El argentino finalizó 12° en la carrera Sprint y se ubicó 14° en la clasificación general, en un contexto en el que la escudería francesa atraviesa una fase de transición técnica y depende en gran medida de las esperadas mejoras aerodinámicas para tratar de meterse con regularidad en la zona de puntos.
“Fue una carrera dura, con un auto que estaba bastante desconectado, así que por ese lado me costó un poco”, reconoció Colapinto tras bajar del monoplaza. Más allá de la crítica, destacó la importancia de haber podido superar a uno de los Audi, un rival directo en la parte media-baja de la parrilla, aun sin contar con las últimas actualizaciones del equipo.

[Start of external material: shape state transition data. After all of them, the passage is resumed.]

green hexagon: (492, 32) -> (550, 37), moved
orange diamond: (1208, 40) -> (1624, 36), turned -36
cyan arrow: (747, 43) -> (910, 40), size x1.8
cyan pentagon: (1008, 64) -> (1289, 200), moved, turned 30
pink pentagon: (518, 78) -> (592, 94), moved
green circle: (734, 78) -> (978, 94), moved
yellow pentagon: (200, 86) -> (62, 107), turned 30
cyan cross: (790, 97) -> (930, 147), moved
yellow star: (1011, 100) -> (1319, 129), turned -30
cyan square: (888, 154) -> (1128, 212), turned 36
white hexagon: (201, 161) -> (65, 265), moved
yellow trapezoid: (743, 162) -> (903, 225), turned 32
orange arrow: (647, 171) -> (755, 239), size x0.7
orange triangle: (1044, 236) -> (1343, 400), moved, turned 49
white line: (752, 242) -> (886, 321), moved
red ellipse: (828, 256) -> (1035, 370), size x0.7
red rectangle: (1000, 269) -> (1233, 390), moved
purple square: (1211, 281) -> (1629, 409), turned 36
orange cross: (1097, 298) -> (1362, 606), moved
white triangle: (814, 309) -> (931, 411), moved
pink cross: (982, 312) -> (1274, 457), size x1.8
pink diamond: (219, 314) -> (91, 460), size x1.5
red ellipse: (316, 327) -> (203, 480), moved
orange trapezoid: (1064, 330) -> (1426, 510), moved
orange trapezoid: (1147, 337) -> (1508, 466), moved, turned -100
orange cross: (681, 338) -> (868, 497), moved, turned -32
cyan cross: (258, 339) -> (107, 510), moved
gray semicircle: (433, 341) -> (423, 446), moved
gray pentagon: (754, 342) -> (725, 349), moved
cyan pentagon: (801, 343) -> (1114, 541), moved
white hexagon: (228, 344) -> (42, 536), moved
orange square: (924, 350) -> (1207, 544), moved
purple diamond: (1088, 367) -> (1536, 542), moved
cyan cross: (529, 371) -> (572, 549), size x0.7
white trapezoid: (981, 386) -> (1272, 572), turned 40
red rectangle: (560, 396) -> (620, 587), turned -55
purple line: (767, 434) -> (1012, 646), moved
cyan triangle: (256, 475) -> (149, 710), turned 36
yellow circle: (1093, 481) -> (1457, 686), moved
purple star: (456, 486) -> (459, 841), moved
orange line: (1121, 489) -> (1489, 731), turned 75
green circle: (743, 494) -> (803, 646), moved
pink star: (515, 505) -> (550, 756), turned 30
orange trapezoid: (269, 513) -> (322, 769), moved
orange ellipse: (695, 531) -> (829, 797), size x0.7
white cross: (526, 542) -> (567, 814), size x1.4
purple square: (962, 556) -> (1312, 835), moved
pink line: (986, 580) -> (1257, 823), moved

Un Alpine con dos realidades: Gasly con mejoras y Colapinto sin ellas
Alpine solo dispuso de un juego del nuevo paquete aerodinámico en Zandvoort y decidió montarlo exclusivamente en el auto de Pierre Gasly. El francés mostró un salto de rendimiento, logró meterse en los puntos y encendió una pequeña luz de esperanza dentro de la escudería, que viene sufriendo por falta de competitividad desde el inicio del año.
Colapinto, en cambio, debió correr con la versión anterior del auto. Esa diferencia técnica se notó en el ritmo de carrera y explica, en parte, la frustración del piloto argentino, que considera que arrastra “los mismos problemas de siempre” en términos de balance, tracción y velocidad punta, especialmente en los tramos de alta exigencia aerodinámica.

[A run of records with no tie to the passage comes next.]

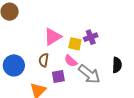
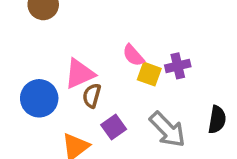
pink triangle: (53, 37) -> (80, 74), moved
pink semicircle: (71, 61) -> (133, 55), moved
purple square: (58, 77) -> (114, 127), turned -32

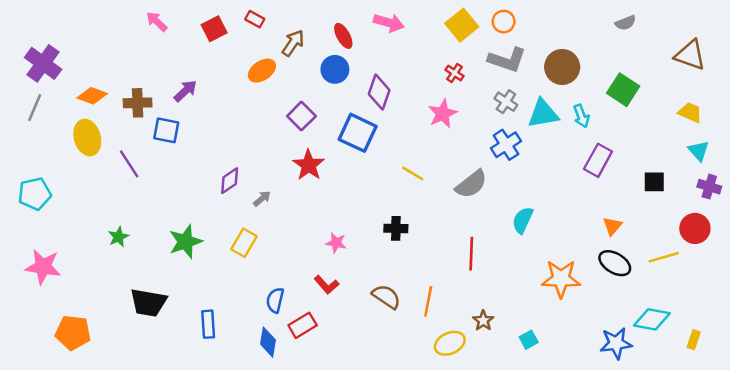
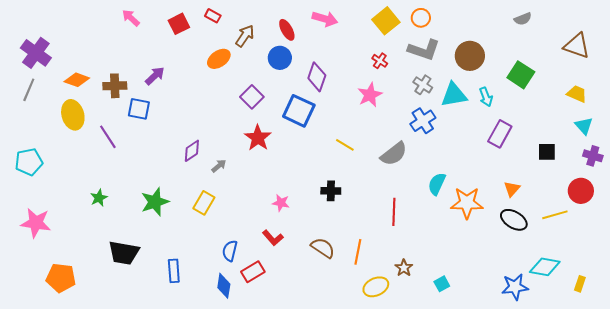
orange star: (561, 279) -> (467, 203), moved

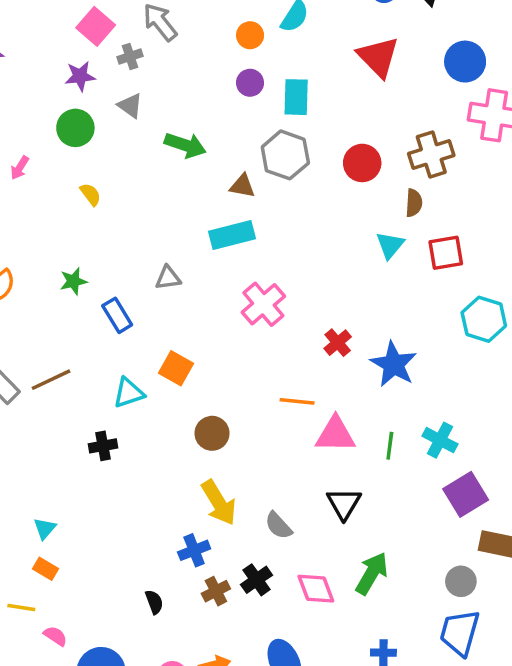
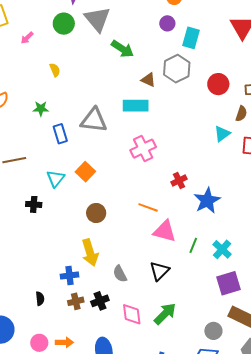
gray triangle: (130, 106) -> (97, 19), size x1.8
yellow semicircle: (90, 194) -> (55, 70), moved
gray triangle: (168, 278) -> (94, 120), size x1.8
cyan triangle: (129, 393) -> (56, 179), turned -48

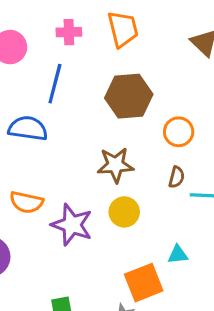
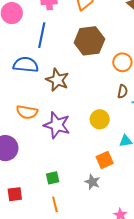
brown star: (115, 165) -> (57, 80), moved, turned 30
yellow circle: (124, 212) -> (100, 119), moved
orange square: (144, 283) -> (105, 160), size x0.7

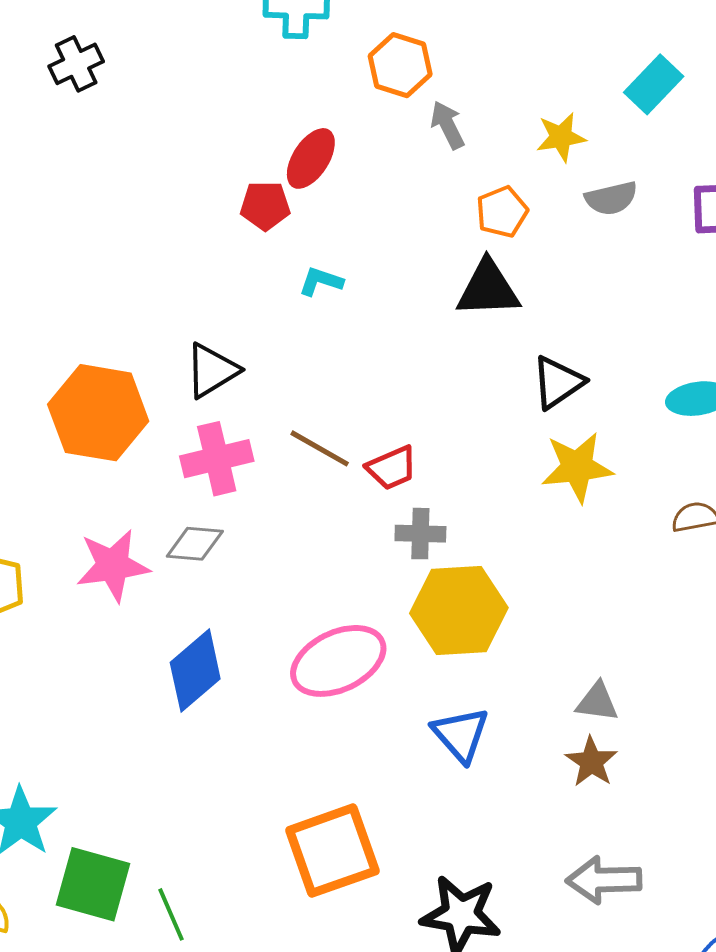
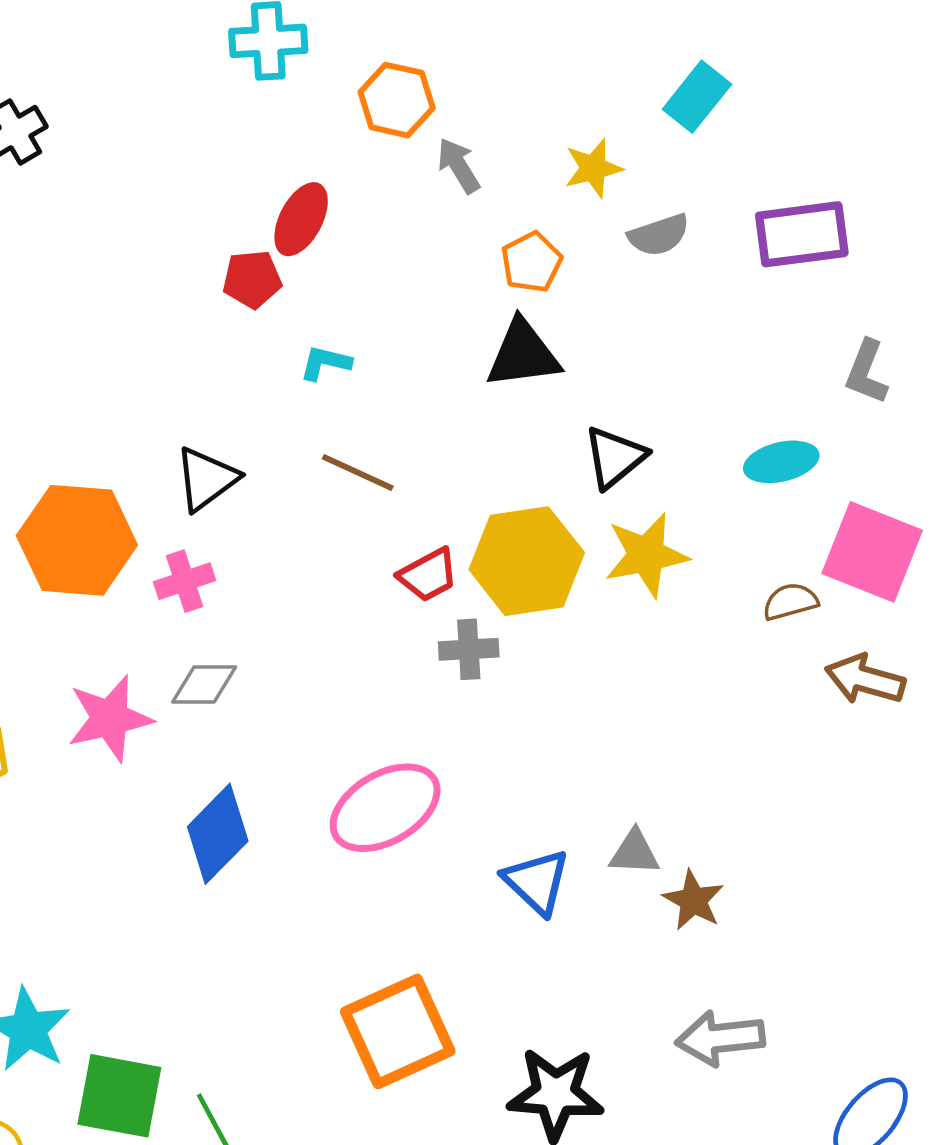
brown line: (320, 448) -> (358, 472), moved
pink cross: (217, 459) -> (185, 581), moved, size x0.7
yellow hexagon: (459, 610) -> (527, 561), moved
gray triangle: (597, 702) -> (634, 853), moved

“Son los mismos problemas de siempre con este auto y este paquete, pero por suerte las mejoras están funcionando bien”, analizó, poniendo el foco en que el punto positivo del fin de semana fue comprobar, a través del rendimiento de Gasly, que el nuevo kit puede marcar una mejora real cuando esté disponible en ambos monoplazas.
Expectativa por Monza y el salto que necesita el argentino
La mirada de Colapinto ya está puesta en el Gran Premio de Italia, en Monza, donde Alpine planea igualar condiciones y montar las nuevas piezas en su auto. El circuito italiano, conocido como el “Templo de la Velocidad”, será una prueba clave para verificar si el paquete técnico permite dar un paso adelante en rectas largas y frenadas fuertes, dos puntos donde el equipo viene perdiendo terreno.
- Colapinto deberá esperar hasta Monza para recibir el nuevo paquete aerodinámico.
- Gasly ya estrenó las piezas y sumó un punto en Zandvoort, señal de mejora en Alpine.
- El argentino destaca haber terminado por delante de un Audi pese a la desventaja técnica.
- El equipo trabaja en la puesta a punto actual para minimizar los déficits en el corto plazo.
Hasta que lleguen las actualizaciones, Alpine intentará exprimir al máximo la configuración disponible para darle a Colapinto herramientas que le permitan acercarse a la zona de puntos en la carrera principal. En una temporada marcada por la irregularidad y los cambios constantes, el piloto argentino se sostiene en su capacidad para avanzar en pista y en la expectativa de que las mejoras técnicas puedan, por fin, respaldar su rendimiento.
“Pierre anduvo rápido y el auto está funcionando mejor. Eso es lo más positivo del fin de semana”, subrayó Colapinto, resumiendo el clima interno en Alpine: preocupación por el presente, pero también esperanza de que el próximo paso técnico sea el comienzo de una recuperación.
Con Zandvoort como punto de inflexión, Monza asoma como la primera gran oportunidad para que Colapinto disponga del mismo material que su compañero y pueda medirse en igualdad de condiciones en el siempre exigente mundo de la Fórmula 1.